Tim Armstrong, AOL’s chairman and CEO, will remain at his position once the deal is finalized.
“Verizon is a leader in mobile and OTT (over-the-top video) connected platforms, and the combination of Verizon and AOL creates a unique and scaled mobile and OTT media platform for creators, consumers and advertisers,” Armstrong said in the announcement.
Read More Why we sold to Verizon: AOL’s Tim Armstrong
He also said executing this deal was the next step for the company to continue growing.
“If you look at AOL over the last five years … we turned the company around. We outperformed the S&P 500 for the last five years, and when you look at where we are today and where we’re going, we’ve made AOL as big as it can possibly be in today’s landscape,” he said in a CNBC “Squawk Box” interview. “But if you look forward five years, you’re going to be in a space where there are going to be massive, global-scale networks, and there’s no better partner for us to go forward with than Verizon.”

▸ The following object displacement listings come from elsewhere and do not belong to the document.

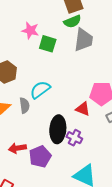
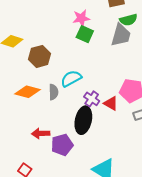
green semicircle: (72, 21) -> (128, 20), moved
pink star: (30, 30) -> (81, 18), moved, turned -30
purple cross: (74, 138) -> (92, 99), moved

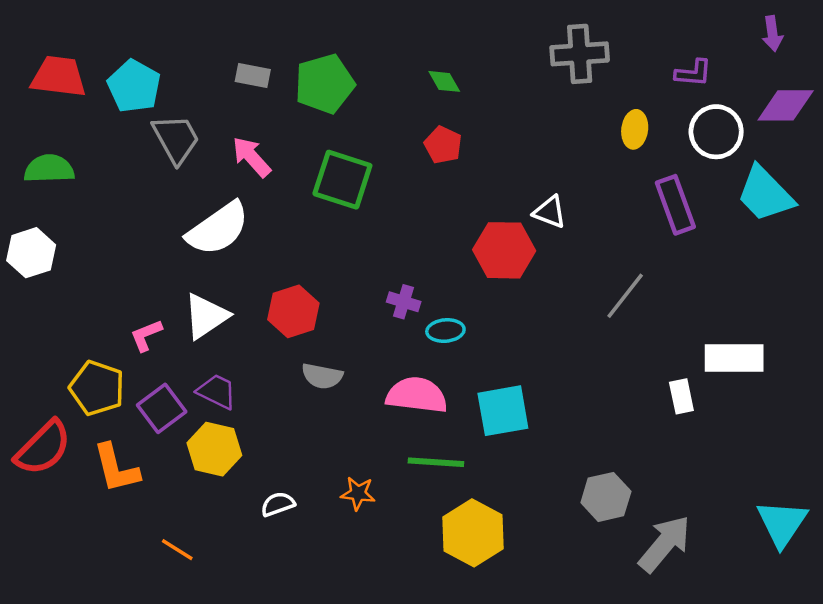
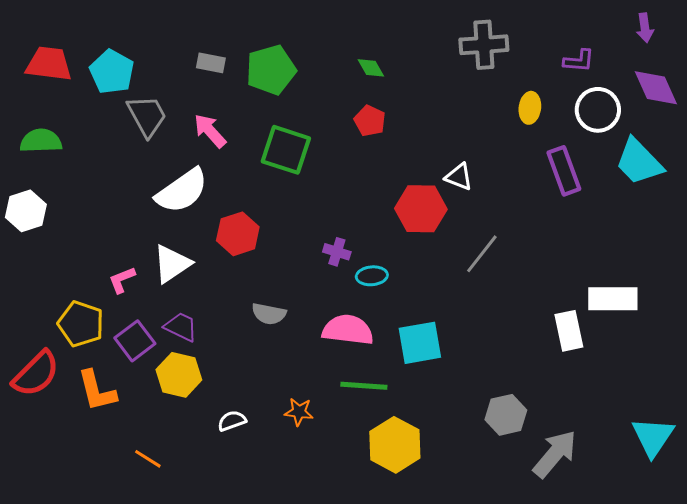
purple diamond: (786, 105) -> (656, 88), turned 66
gray line: (625, 296) -> (482, 254), moved
red hexagon: (293, 311) -> (238, 234), moved
white rectangle: (681, 396) -> (569, 331), size x1.4

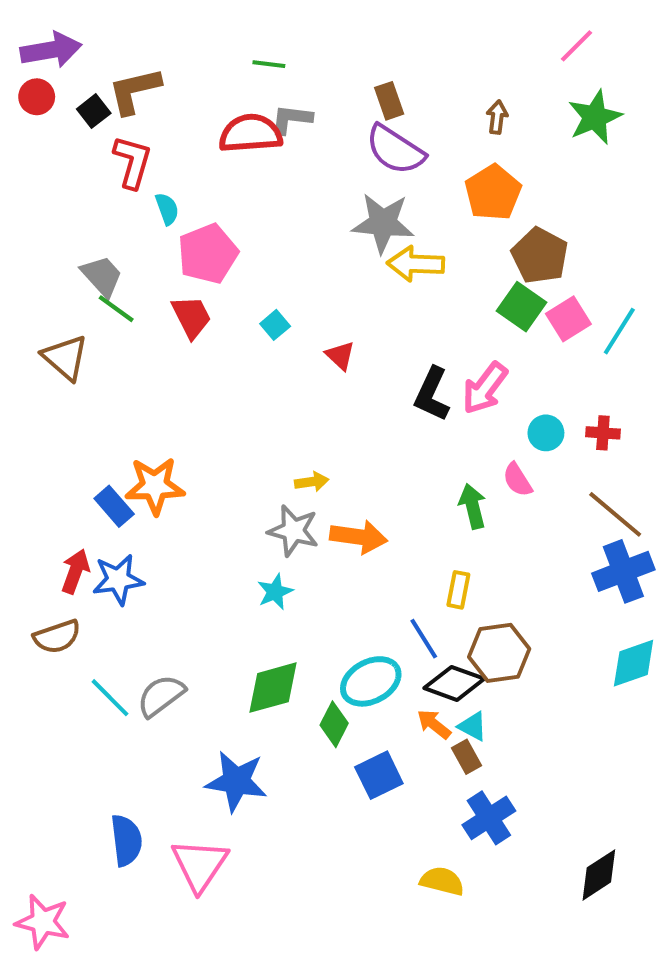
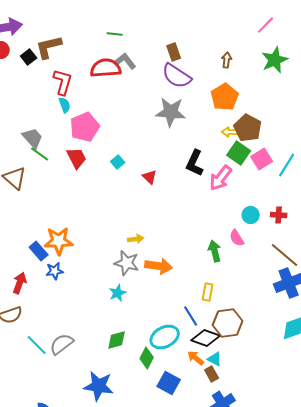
gray L-shape: (291, 119) -> (126, 61), turned 45
red L-shape: (132, 162) -> (63, 82), moved
yellow arrow: (416, 264) -> (230, 132), moved, size x0.6
pink arrow: (485, 388) -> (221, 178), moved
black L-shape: (432, 394) -> (195, 163), moved
blue star: (118, 580) -> (55, 271), moved, size x0.7
green diamond: (273, 688) -> (117, 340), size x0.7
blue square: (379, 775) -> (169, 383), turned -35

“It’s really not about selling the company today. It’s about setting up for the next five to 10 years, and we’ve spoken for years about this,” he added.
Read More Meet the 2015 CNBC Disruptor 50 companies
Earlier this year, Armstrong dismissed rumors of a merger with either Verizon or tech giant Yahoo. “There’s always speculation around us because we have taken a company that was not doing well and ended 2014 with two straight years of growth,” he told CNBC on Jan. 7. “We have a lot of partners coming in to talk to us, but AOL has a unique vision, a unique strategy and we’ve stayed on strategy.”
On Friday, AOL reported first-quarter earnings of 34 cents per share, 2 cents above estimates. Verizon also topped analysts’ expectations after reporting first-quarter profits of $1.02 per share on April 21.